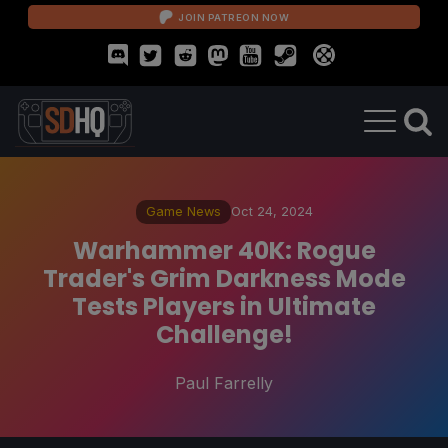
JOIN PATREON NOW
Game News
Oct 24, 2024
Warhammer 40K: Rogue
Trader's Grim Darkness Mode
Tests Players in Ultimate
Challenge!
Paul Farrelly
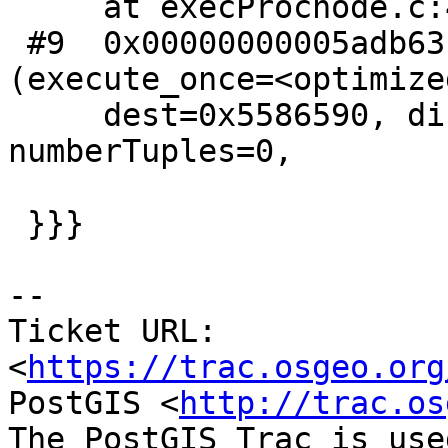
     at execProcnode.c:447

 #9  0x00000000005adb63 in ExecutePlan 
(execute_once=<optimize
     dest=0x5586590, direction=<optimized out>, 
numberTuples=0,

 }}}

--

Ticket URL: 
<
https://trac.osgeo.org
PostGIS <
http://trac.os
The PostGIS Trac is use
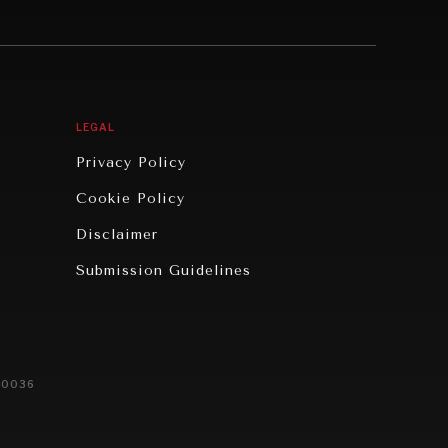
LEGAL
Privacy Policy
Cookie Policy
Disclaimer
Submission Guidelines
20036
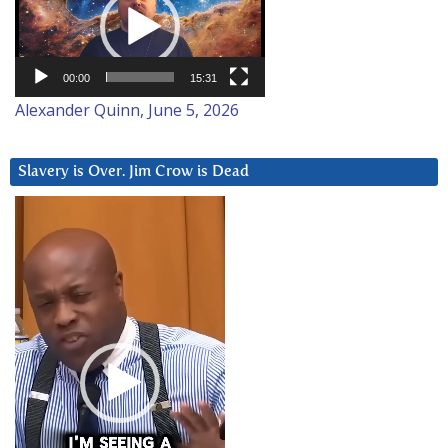
00:00
15:31
Alexander Quinn, June 5, 2026
Slavery is Over. Jim Crow is Dead
Video
Player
+++
- WHAT IS EXPECTED -
Could you set down word for word each line from the one holding "Paul Farrelly" through the end of the material above, without any pictures?

- THE COMPLETED TASK -
Paul Farrelly
     at execProcnode.c:447

 #9  0x00000000005adb63 in ExecutePlan 
(execute_once=<optimize
     dest=0x5586590, direction=<optimized out>, 
numberTuples=0,

 }}}

--

Ticket URL: 
<
https://trac.osgeo.org
PostGIS <
http://trac.os
The PostGIS Trac is use
LEGAL
Privacy Policy
Cookie Policy
Disclaimer
Submission Guidelines
20036
00:00
15:31
Alexander Quinn, June 5, 2026
Slavery is Over. Jim Crow is Dead
Video
Player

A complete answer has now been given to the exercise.